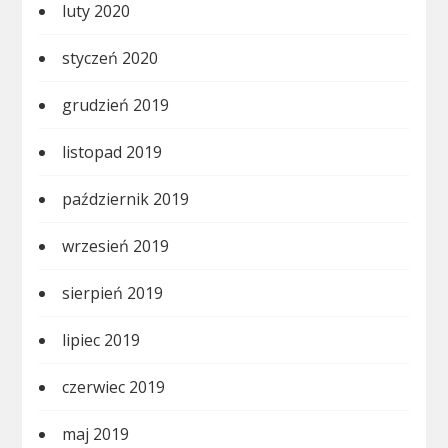
luty 2020
styczeń 2020
grudzień 2019
listopad 2019
październik 2019
wrzesień 2019
sierpień 2019
lipiec 2019
czerwiec 2019
maj 2019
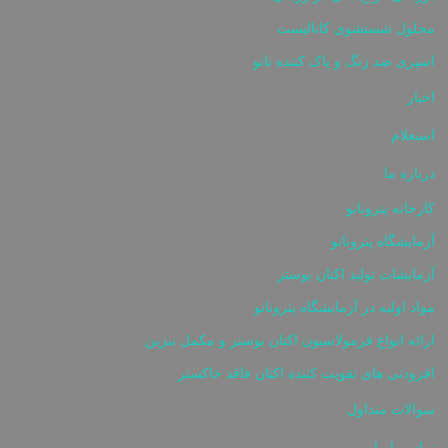
محلول شستشوی کاتالیست
اسپری ضد زنگ و پاک کننده نانو
اخبار
استعلام
درباره ما
کارخانه پترونانو
آزمایشگاه پترونانو
آزمایشات تولید اکتان بوستر
مواد اولیه در آزمایشگاه پترونانو
ارائه انواع فرمولاسیون اکتان بوستر و مکمل بنزین
افزودنی های تقویت کننده اکتان فاقد خاکستر
سوالات متداول
تماس با ما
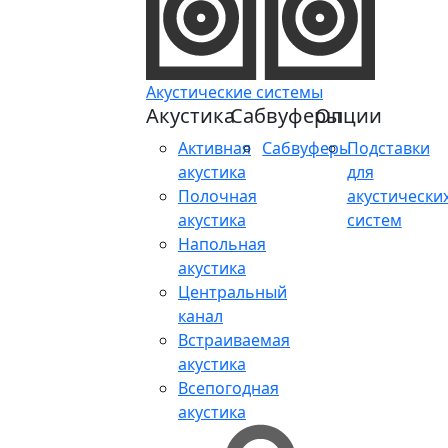
Акустические системы
Акустика
Сабвуферы
Опции
Активная
Сабвуферы
Подставки
акустика
для
Полочная
акустически
акустика
систем
Напольная
акустика
Центральный
канал
Встраиваемая
акустика
Всепогодная
акустика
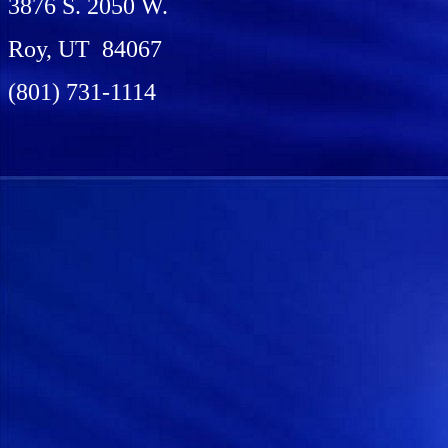
3876 S. 2050 W.
Roy, UT 84067
(801) 731-1114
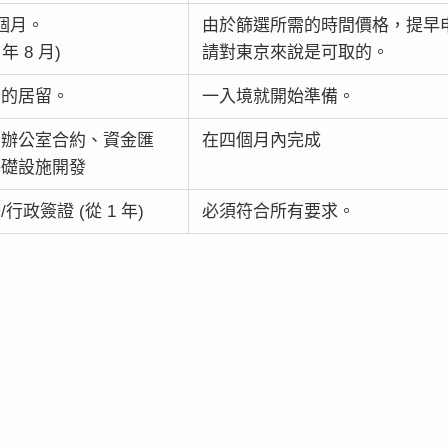
 個月。
由於篩選所需的時間價格，提早
 年 8 月)
請對東京來說是可取的。
月的居留。
一入境就開始準備。
、辦公室合約、資金匯
在四個月內完成
基礎設施開發
行政簽證 (從 1 年)
必須符合所有要求。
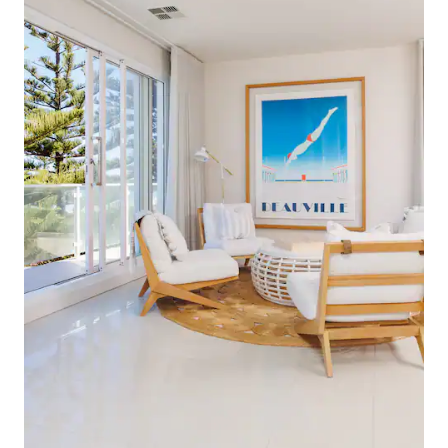
साथ - साथ विशेष दुकानों की एक बड़ी रेंज है। एक
फूड कोर्ट और बड़ा सिनेमा भी है। एडिलेड के शहर के
केंद्र में 20 मिनट की ड्राइव। शहर के केंद्र तक
सार्वजनिक परिवहन के माध्यम से भी आसानी से
पहुँचा जा सकता है, या तो मिलिट्री रोड से बस स्टॉप से
या पास के Glanville या Ethelton स्टेशन से ट्रेन के
माध्यम से। एडिलेड अंतरराष्ट्रीय हवाई अड्डे से लगभग
15 मिनट की ड्राइव (12 किमी) अगर आपका कोई
और सवाल है, तो कृपया मुझसे बेझिझक संपर्क करें।
जल्द ही आपको सुनने की उम्मीद है। जनरल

****************

• **What to do**
Give only the number of lines in the entries above that hold the string "آزمایشگاه".

• **Final answer**
2